Objective: This study was performed in order to clarify the mechanisms which underlie the reduced signal-to-noise of event-related potentials in schizophrenic patients. Specifically, we wanted to find out, whether it is reduced activation and/or synchronization (phase-locking) in specific frequency bands of the ongoing EEG which is related to the decreased signal amplitude and signal-to-noise ratio in schizophrenics.
Methods: We investigated 41 unmedicated schizophrenics (10 of them drug-naïve) and compared them with healthy control subjects (n = 233) as well as unmedicated subjects with schizotypal personality (n = 21), who were considered to be high-risk subjects for schizophrenia, and unmedicated depressive patients (n = 71). We measured event-related activity during an acoustical choice reaction paradigm and calculated the signal-to-noise ratio, signal power and noise for a time interval of 50-200 ms after stimulus presentation. Signal-to-noise ratio was calculated from the power of the averaged trials (signal power) divided by the mean power of the single trials minus the power of the average (noise power). Also, we performed a frequency analysis of the pre- and poststimulus EEG based on a factor analytical approach. Group comparisons were performed with ANCOVA.
Results: As expected, a decreased signal-to-noise ratio of evoked activity was found in the schizophrenic and a non-significant trend in the schizotypal subjects and the depressive patients. We were able to show that the observed decrease is due to a reduced signal power and an increase of absolute noise power. Frequency analysis of the evoked activity revealed that normals, schizophrenics schizotypal subjects and depressive patients increased theta/delta activity between pre- and poststimulus interval to a similar extend. However, this theta/delta-augmentation does not correlate with signal power in schizophrenics. Also, normals and depressive subjects augment coherence between both temporal lobes during information processing, which is not found in schizophrenics and schizotypal subjects. In contrast, these two groups augment frontal lobe coherence, which goes along with an increase of noise.

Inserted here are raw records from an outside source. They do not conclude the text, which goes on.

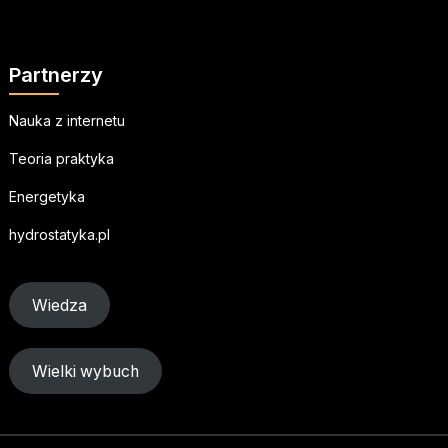
Partnerzy
Nauka z internetu
Teoria praktyka
Energetyka
hydrostatyka.pl
Wiedza
Wielki wybuch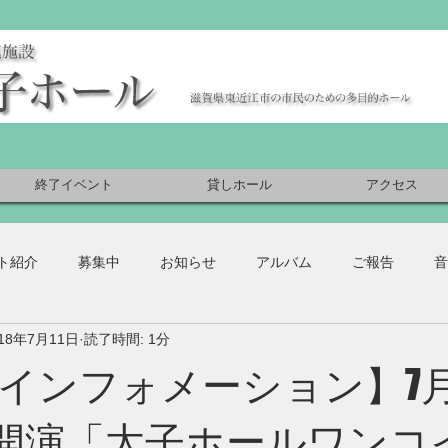
終了イベント
貸しホール
アクセス
ト紹介
募集中
お知らせ
アルバム
ご報告
音
018年7月11日
読了時間: 1分
インフォメーション】7月
:00開演「太子ホールワン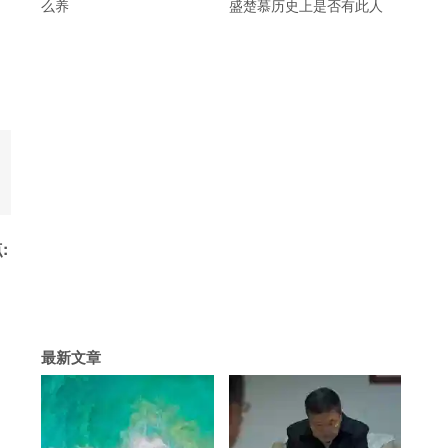
么养
盛楚慕历史上是否有此人
:
最新文章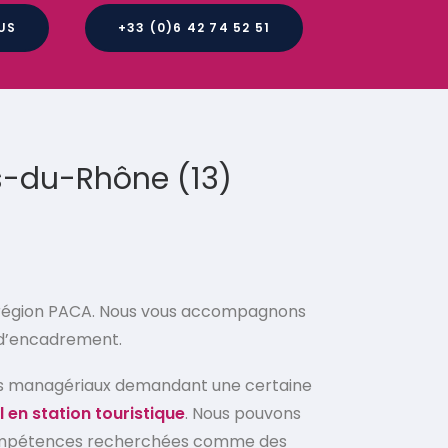
US
+33 (0)6 42 74 52 51
es-du-Rhône (13)
la région PACA. Nous vous accompagnons
 d’encadrement.
ostes managériaux demandant une certaine
l en station touristique
. Nous pouvons
 compétences recherchées comme des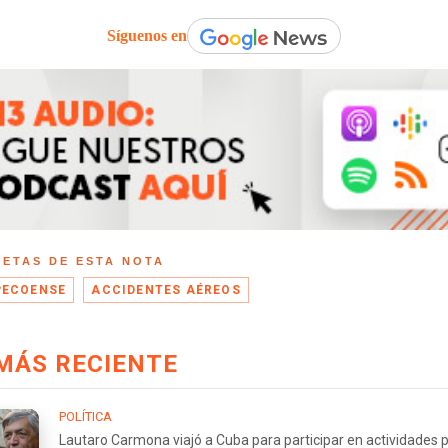
Síguenos en
UETAS DE ESTA NOTA
ECOENSE
ACCIDENTES AÉREOS
MÁS RECIENTE
POLÍTICA
Lautaro Carmona viajó a Cuba para participar en actividades p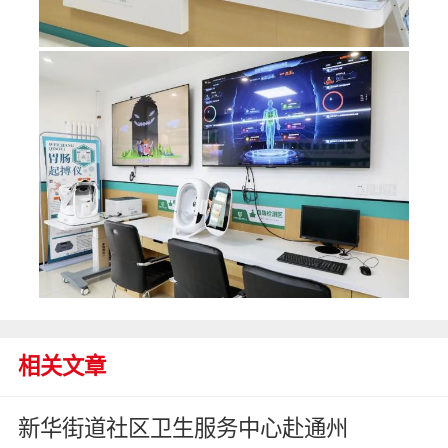
相关文章
新华街道社区卫生服务中心赴通州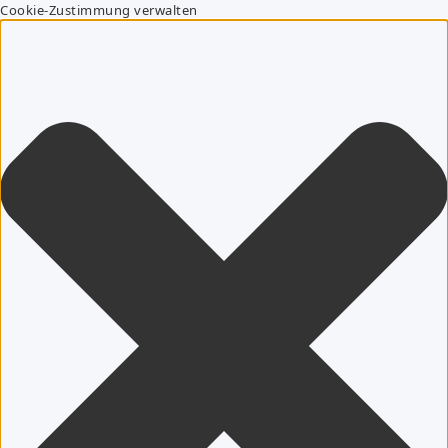
Cookie-Zustimmung verwalten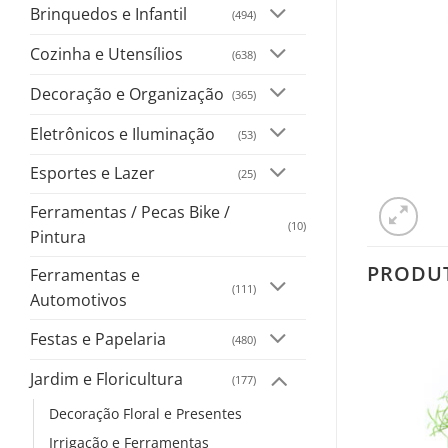
Brinquedos e Infantil
(494)
Cozinha e Utensílios
(638)
Decoração e Organização
(365)
Eletrônicos e Iluminação
(53)
Esportes e Lazer
(25)
Ferramentas / Pecas Bike /
(10)
Pintura
PRODU
Ferramentas e
(111)
Automotivos
Festas e Papelaria
(480)
Salvar
Jardim e Floricultura
na
(177)
Lista
Decoração Floral e Presentes
Irrigação e Ferramentas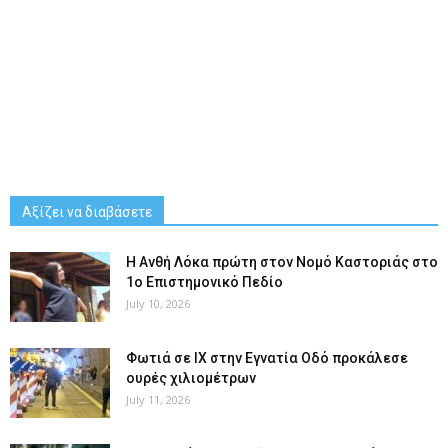
Αξίζει να διαβάσετε
Η Ανθή Λόκα πρώτη στον Νομό Καστοριάς στο
1ο Επιστημονικό Πεδίο
July 10, 2026
Φωτιά σε ΙΧ στην Εγνατία Οδό προκάλεσε
ουρές χιλιομέτρων
July 11, 2026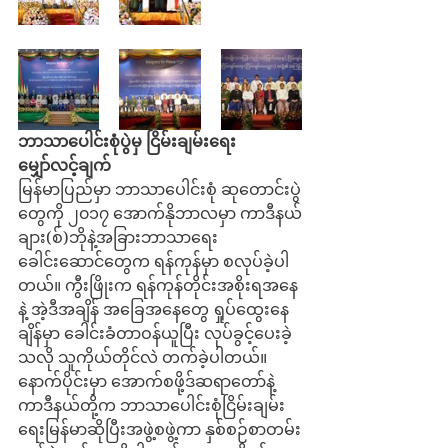
ဘာသာပေါင်းစုံပွဲမှ ငြိမ်းချမ်းရေး 
မျှော်လင့်ချက်
မြန်မာပြည်မှာ ဘာသာပေါင်းစုံ ဆုတောင်းပွဲ
တွေကို ၂၀၁၇ အောက်နိုဘာလမှာ ကာဒီနယ်
ချား(စ်)ဘိုနဲ့အခြားဘာသာရေး
ခေါင်းဆောင်တွေက ရန်ကုန်မှာ စလုပ်ခဲ့ပါ
တယ်။ ကွီးဖြိုးက ရန်ကုန်တိုင်းအစိုးရအနေ
နဲ့ အဲ့ဒီအချိန် အခြေအနေတွေ ရှုပ်ထွေးနေ
ချိန်မှာ ခေါင်းခံတာဝန်ယူပြီး လုပ်ခွင့်ပေးခဲ့
သလို သူကိုယ်တိုင်လဲ တက်ခဲ့ပါတယ်။ 
နောက်ပိုင်းမှာ အောက်စဖို့ဒ်ဆရာတော်နဲ့ 
ကာဒီနယ်တို့က ဘာသာပေါင်းစုံငြိမ်းချမ်း
ရေးမြန်မာဆိုပြီးအဖွဲ့စဖွဲ့ကာ နှစ်စဉ်စာတမ်း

Conclusions: Reduced stimulus-induced phase-locking and bitemporal coherence of cortically evoked activity but not a failure to activate the cortex may be responsible for the observed low signal-to-noise ratio during information processing in schizophrenics. Accordingly, schizophrenics increase noise after stimulus presentation instead of building up a signal. This is discussed in the framework of the theory of stochastic resonance.